Sylla, un subsahariano que lleva 18 años recorriendo mercados de abalorios por España, miraba a media mañana a los cientos de turistas que estaban en la avenida Miramar de San Vicente de la Barquera y confiaba en que ayer fuera uno de sus mejores días de ventas cuando un agente de la Guardia Civil se acercó y le dijo que tenía que desalojar el lugar cuanto antes. "No nos han dejado recoger. Todo se ha quedado allá encima", explicaba.

Los comerciantes informales no fueron los únicos perjudicados por el atentado de ETA. Antonio, dueño del restaurante Boga-Boga, uno de los más famosos en la localidad, tenía reservadas todas las mesas de la terraza y el interior de su establecimiento. Ningún cliente llegó a sentarse en ellas. "Primero hemos visto que desalojaban a la gente del mercado y luego a nosotros. Nos han dicho que bajáramos todas las persianas", contaba. Revilla, el presidente cántabro, intentó animar el negocio de los restaurantes sentándose en una de las terrazas vacías a tomar algo. La normalidad regresó pronto a la población, que se dispone a celebrar hoy el Día de Cantabria.

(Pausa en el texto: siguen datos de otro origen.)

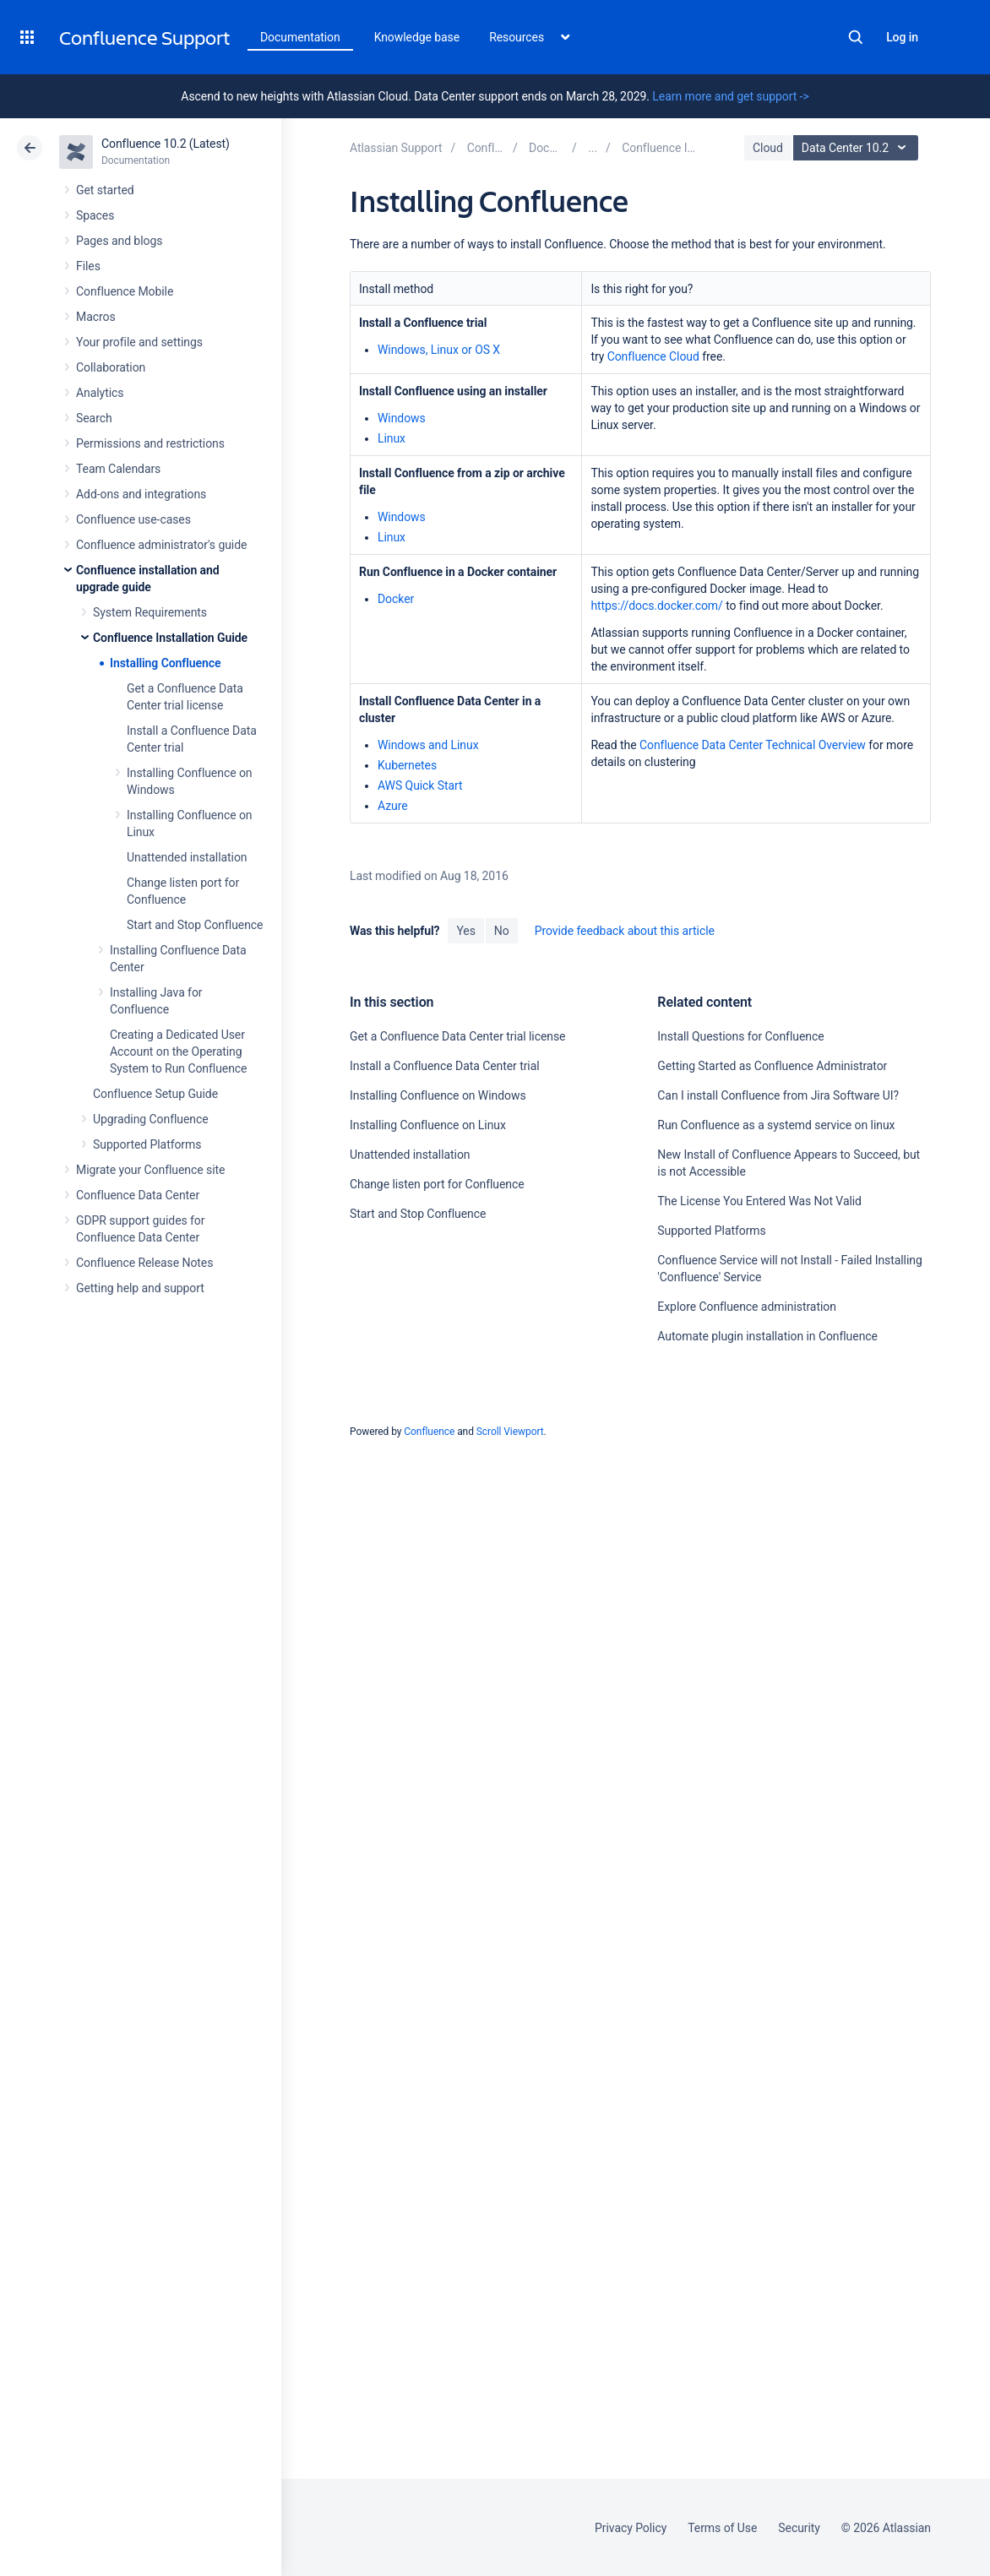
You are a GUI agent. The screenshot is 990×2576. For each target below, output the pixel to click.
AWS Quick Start (420, 785)
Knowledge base (417, 37)
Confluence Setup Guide (155, 1094)
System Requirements (150, 612)
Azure (393, 805)
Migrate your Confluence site (150, 1170)
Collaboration (110, 367)
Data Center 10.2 (858, 147)
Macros (96, 316)
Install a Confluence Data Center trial (445, 1066)
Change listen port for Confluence (437, 1184)
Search (855, 37)
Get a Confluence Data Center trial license (457, 1036)
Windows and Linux (428, 745)
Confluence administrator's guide (161, 545)
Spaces (95, 215)
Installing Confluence (165, 663)
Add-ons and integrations (141, 494)
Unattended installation (187, 857)
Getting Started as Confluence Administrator (772, 1066)
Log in (902, 37)
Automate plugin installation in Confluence (767, 1336)
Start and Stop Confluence (195, 925)
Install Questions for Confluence (740, 1036)
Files (88, 266)
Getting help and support (140, 1288)
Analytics (99, 392)
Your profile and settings (139, 342)
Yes (465, 930)
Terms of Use (722, 2528)
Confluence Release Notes (144, 1262)
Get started (105, 190)
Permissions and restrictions (150, 443)
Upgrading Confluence (151, 1119)
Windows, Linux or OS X (439, 349)
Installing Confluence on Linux (428, 1125)
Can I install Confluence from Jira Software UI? (778, 1095)
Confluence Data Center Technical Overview (752, 745)
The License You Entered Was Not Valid (759, 1201)
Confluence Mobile (124, 291)
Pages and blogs (119, 240)
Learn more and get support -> (730, 96)
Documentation (300, 37)
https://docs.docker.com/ (656, 605)
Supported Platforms (147, 1144)
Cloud (768, 148)
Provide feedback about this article (625, 930)
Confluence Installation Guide (170, 637)
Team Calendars (118, 469)
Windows (402, 418)
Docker (396, 599)
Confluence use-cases (133, 519)
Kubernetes (407, 765)
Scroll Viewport (510, 1431)
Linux (391, 438)
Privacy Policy (630, 2528)
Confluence (429, 1431)
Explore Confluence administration (746, 1306)
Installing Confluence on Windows (438, 1095)
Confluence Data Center (137, 1195)
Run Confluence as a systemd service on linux (776, 1125)
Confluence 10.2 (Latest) (165, 143)
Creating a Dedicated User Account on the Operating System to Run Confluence (178, 1051)
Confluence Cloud (653, 356)
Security (799, 2528)
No (501, 930)
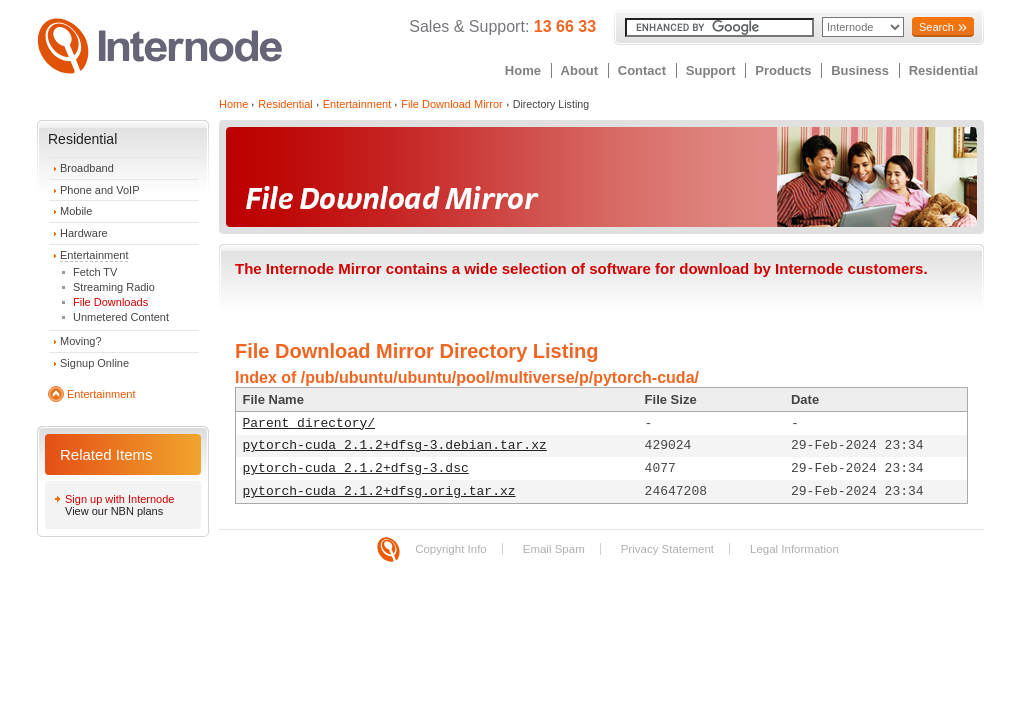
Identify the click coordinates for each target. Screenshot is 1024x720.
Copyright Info (451, 549)
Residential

En Ribadesella, sin embargo, nada parecía indicar que una hora antes hubiera explotado una bomba. Las calles se encontraban atestadas de turistas, en su mayoría jóvenes, que acudieron al famoso descenso del río Sella. Había tiendas de campaña emplazadas en los parques y ni un espacio libre para aparcar los vehículos.

Juana María Valle regenta el albergue juvenil situado al lado del Hotel Ribadesella Playa, donde los terroristas colocaron el explosivo. Todos sus huéspedes estaban dormidos, recuperándose de los estragos del día anterior. "En ningún momento hubo sensación de pánico. La gente no se lo ha tomado en serio", explicaba.

En el jardín de su albergue, la adolescente Laura Riesco decía mientras jugaba a las cartas con un grupo de amigos: "¿ETA ha puesto aquí una bomba? ¡No me lo puedo creer! ¡Qué fuerte! ¡Una bomba!".